There was one senior developer, who for some reason decided to write his own implementation of a Stream, which looked like that:
class MyStream : FileStream
{
private bool isDisposed;
public MyStream(string path) : base(path, FileMode.Open, FileAccess.Read)
{
}
protected override void Dispose(bool disposing)
{
// intentionally not idempotent
if (this.isDisposed)
{
throw new ObjectDisposedException(nameof(MyStream));
}
this.isDisposed = true;
base.Dispose(disposing);
}
}
Note that, again, there’s almost nothing wrong with it except that the Dispose() method isn’t idempotent.
Then, there was another senior developer, who was using MyStream in the following way:
class MyStreamAggregator : IDisposable
{
public Stream UnderlyingStream { get; }
public MyStreamAggregator()
{
this.UnderlyingStream = new MyStream(@"c:\temp\test.png");
}
~MyStreamAggregator()
{
try
{
this.Dispose(false);
}
catch (Exception)
{
// do nothing
}
}
public void Dispose()
{
this.Dispose(true);
GC.SuppressFinalize(this);
}
private void Dispose(bool disposing)
{
if (disposing)
{
// dispose managed resources
}
// BUG: this should be _inside_ the if block!

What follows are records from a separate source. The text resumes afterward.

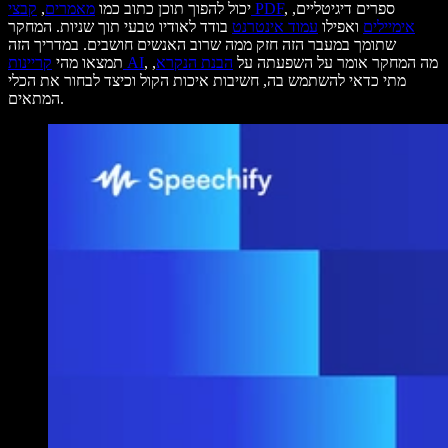
, ספרים דיגיטליים,
קבצי PDF
יכול להפוך תוכן כתוב כמו
מאמרים
,
אימיילים
ואפילו
עמוד אינטרנט
בודד לאודיו טבעי תוך שניות. המחקר
שתומך במעבר הזה חזק ממה שרוב האנשים חושבים. במדריך הזה
, מה המחקר אומר על השפעתה על
הבנת הנקרא
,
קריינות AI
תמצאו מהי
מתי כדאי להשתמש בה, חשיבות איכות הקול וכיצד לבחור את הכלי
המתאים.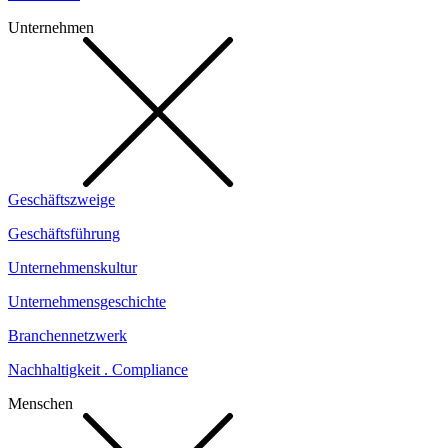
Unternehmen
Geschäftszweige
Geschäftsführung
Unternehmenskultur
Unternehmensgeschichte
Branchennetzwerk
Nachhaltigkeit . Compliance
Menschen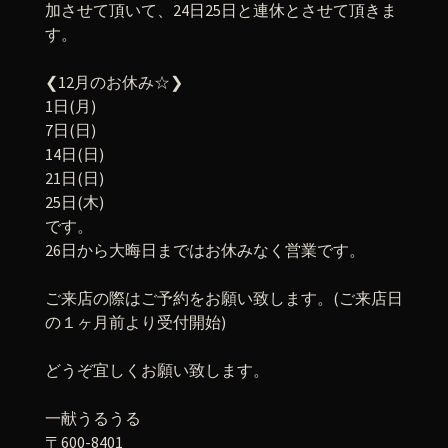
加させて頂いて、24日25日と連休とさせて頂きま
す。
❮12月のお休み☆❯
1日(月)
7日(日)
14日(日)
21日(日)
25日(木)
です。
26日から大晦日まではお休みなく営業です。
ご来店の際はご予約をお願い致します。(ご来店日
の１ヶ月前より受付開始)
どうぞ宜しくお願い致します。
一献うるうる
〒600-8401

this.UnderlyingStream.Dispose();
}
}
Note that IDisposable pattern is again implemented almost correctly: this time there’s even a try-catch inside the finalizer (the author probably heard something about unpredictable order of execution and troubles it might cause). The only strange design decision here is to expose the UnderlyingStream to the public (normally you either keep your aggregated streams private or you don’t aggregate them).

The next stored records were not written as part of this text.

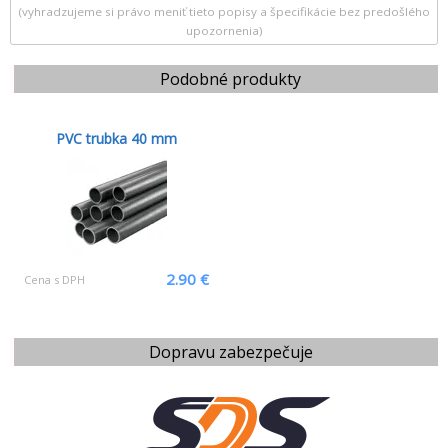
(vyhradzujeme si právo meniť tieto popisy a špecifikácie bez predošlého
upozornenia)
Podobné produkty
PVC trubka 40 mm
2.90 €
Cena s DPH
Dopravu zabezpečuje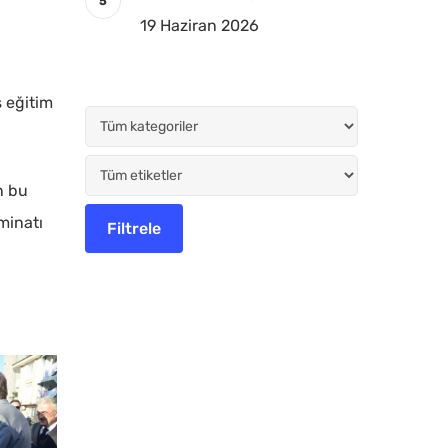
19 Haziran 2026
ş eğitim
n bu
minatı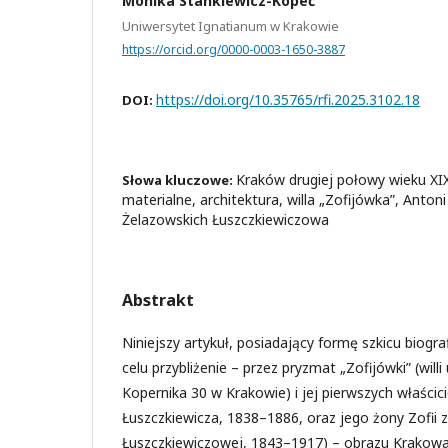
Monika Stankiewicz-Kopeć
Uniwersytet Ignatianum w Krakowie
https://orcid.org/0000-0003-1650-3887
https://doi.org/10.35765/rfi.2025.3102.18
DOI:
Kraków drugiej połowy wieku XI
Słowa kluczowe:
materialne, architektura, willa „Zofijówka”, Antoni
Żelazowskich Łuszczkiewiczowa
Abstrakt
Niniejszy artykuł, posiadający formę szkicu biog
celu przybliżenie – przez pryzmat „Zofijówki” (willi
Kopernika 30 w Krakowie) i jej pierwszych właścici
Łuszczkiewicza, 1838–1886, oraz jego żony Zofii 
Łuszczkiewiczowej, 1843–1917) – obrazu Krakowa 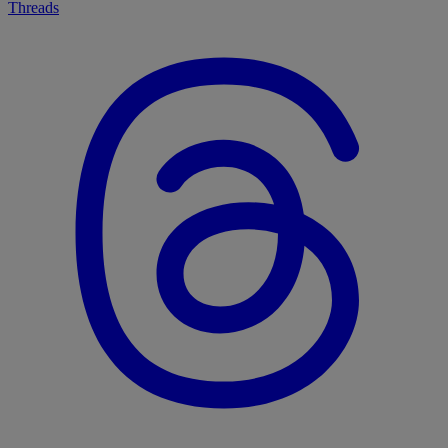
Threads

Now let’s emulate the behavior of this code in production (that’s how it was written and that’s how it really behaved, I’m not lying):
static void Main(string[] args)
{
var agg = new MyStreamAggregator();
using (var stream = agg.UnderlyingStream)
{
while (stream.Position != stream.Length)
{
// Emulate garbage collection occuring exactly at this place
if (stream.Position == 123)
{
GC.Collect(); GC.WaitForPendingFinalizers();
}
stream.ReadByte();
}
}
}
Run this code in Debug configuration. It finishes successfully. Now run it in Release configuration. Oops, the program crashes with ObjectDisposedException:
Why did it happen this time? Well, we force the garbage collection to be executed while the underlying stream is still being enumerated. That garbage collection causes MyStreamAggregator’s finalizer to be executed and the stream to be closed. Next attempt to read from it fails with ObjectDisposedException, which we can see on the screen. Why doesn’t it throw in Debug mode (or, better to ask, why that senior developer didn’t notice such a nasty bug in his code during testing)? It’s because in Debug mode no optimizations are made by the compiler, and the agg variable is considered alive until the end of the method. While in Release mode the compiler notices that agg variable is not being used (it’s agg.UnderlyingStream, that’s being used, not agg itself) and leaves the MyStreamAggregator instance at garbage collector’s disposal. During real service’s lifetime garbage collections occur at arbitrary moments of time, therefore such crashes look absolutely random and mysterious to you. Until you look at the sources.
As you can imagine, spooky bugs like that - only noticeable in production, at random times, with no any consistent pattern - are the the worst kind of bugs to investigate. Yet so easy to avoid them: just don’t use finalizers!
Or, in more generic form: please, don’t blindly follow all the best practices. Think them over first!